See, I’m in it for the love story.
The Terminator is one of my all-time favorite movies. Lovers across time fighting a seemingly invincible foe with the fate of humanity in the balance. Talk about your high stakes! Good character arc for Sarah Connor too, as one of the writers at Thrillerfest’s writing workshop, Craftfest, pointed out in his talk. But every time I see that movie, I want to rewrite the ending. I want Kyle and Sarah to be together for more than one night, dammit, and no matter how many times I watch the movie, one night is all they get.
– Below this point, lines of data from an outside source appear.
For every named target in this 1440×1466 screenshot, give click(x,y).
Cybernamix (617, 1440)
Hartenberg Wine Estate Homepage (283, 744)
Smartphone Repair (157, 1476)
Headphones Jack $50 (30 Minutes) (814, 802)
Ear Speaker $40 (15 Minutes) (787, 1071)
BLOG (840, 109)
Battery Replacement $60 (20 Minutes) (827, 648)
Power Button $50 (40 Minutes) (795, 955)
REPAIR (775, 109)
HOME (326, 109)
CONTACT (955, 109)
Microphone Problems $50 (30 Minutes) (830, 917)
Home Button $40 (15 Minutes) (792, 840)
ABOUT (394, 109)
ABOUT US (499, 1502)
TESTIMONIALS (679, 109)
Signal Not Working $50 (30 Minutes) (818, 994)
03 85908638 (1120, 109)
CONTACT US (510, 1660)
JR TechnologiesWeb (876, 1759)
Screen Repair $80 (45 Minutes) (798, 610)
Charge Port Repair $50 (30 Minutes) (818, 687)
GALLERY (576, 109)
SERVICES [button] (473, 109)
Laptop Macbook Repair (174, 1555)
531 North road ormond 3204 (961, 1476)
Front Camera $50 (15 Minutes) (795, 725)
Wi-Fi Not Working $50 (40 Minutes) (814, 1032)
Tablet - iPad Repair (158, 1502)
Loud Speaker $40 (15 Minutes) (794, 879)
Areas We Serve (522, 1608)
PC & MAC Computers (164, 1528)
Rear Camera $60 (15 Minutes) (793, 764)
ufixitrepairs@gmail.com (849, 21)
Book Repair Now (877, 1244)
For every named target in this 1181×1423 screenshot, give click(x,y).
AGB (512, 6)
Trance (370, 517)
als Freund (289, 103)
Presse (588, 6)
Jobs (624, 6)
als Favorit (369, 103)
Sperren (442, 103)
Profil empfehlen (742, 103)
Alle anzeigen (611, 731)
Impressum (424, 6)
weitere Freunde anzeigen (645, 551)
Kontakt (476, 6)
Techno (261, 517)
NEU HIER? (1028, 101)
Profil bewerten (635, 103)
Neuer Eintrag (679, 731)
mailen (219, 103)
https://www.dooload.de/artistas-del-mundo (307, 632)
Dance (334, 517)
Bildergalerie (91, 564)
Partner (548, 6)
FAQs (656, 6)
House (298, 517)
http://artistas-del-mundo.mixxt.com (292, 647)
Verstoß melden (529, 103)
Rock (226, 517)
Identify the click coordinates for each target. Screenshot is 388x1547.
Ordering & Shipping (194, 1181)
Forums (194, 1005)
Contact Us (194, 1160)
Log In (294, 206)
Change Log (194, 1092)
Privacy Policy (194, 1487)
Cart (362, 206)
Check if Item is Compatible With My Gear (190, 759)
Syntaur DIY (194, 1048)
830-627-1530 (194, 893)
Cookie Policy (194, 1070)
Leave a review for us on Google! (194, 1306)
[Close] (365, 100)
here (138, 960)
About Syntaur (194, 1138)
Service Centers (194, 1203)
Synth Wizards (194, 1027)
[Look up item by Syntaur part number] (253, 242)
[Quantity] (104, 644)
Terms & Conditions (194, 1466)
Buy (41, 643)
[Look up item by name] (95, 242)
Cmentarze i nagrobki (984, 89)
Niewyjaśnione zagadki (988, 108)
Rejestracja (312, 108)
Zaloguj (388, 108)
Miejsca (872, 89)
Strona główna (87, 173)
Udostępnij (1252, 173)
So now I write stories about lovers who overcome impossible odds, and the lovers get to stay together. Not to say I’m not mean to my characters along the way — where would the drama be without that? — but for the most part, the drama and tension come from outside the relationship, not from a faithless partner or jealous lover. Any relationship requires sacrifices to keep it afloat, and there’s drama and tension in that too.
Do I write about single, divorced, widowed characters? Characters who are scumbags, serial daters, players and con men (and women)? Of course, because those characters are fun. But when I write about lovers, I think Sarah and Kyle are alive there in the back of my mind, reminding me of all the times I wanted to change the end of their movie.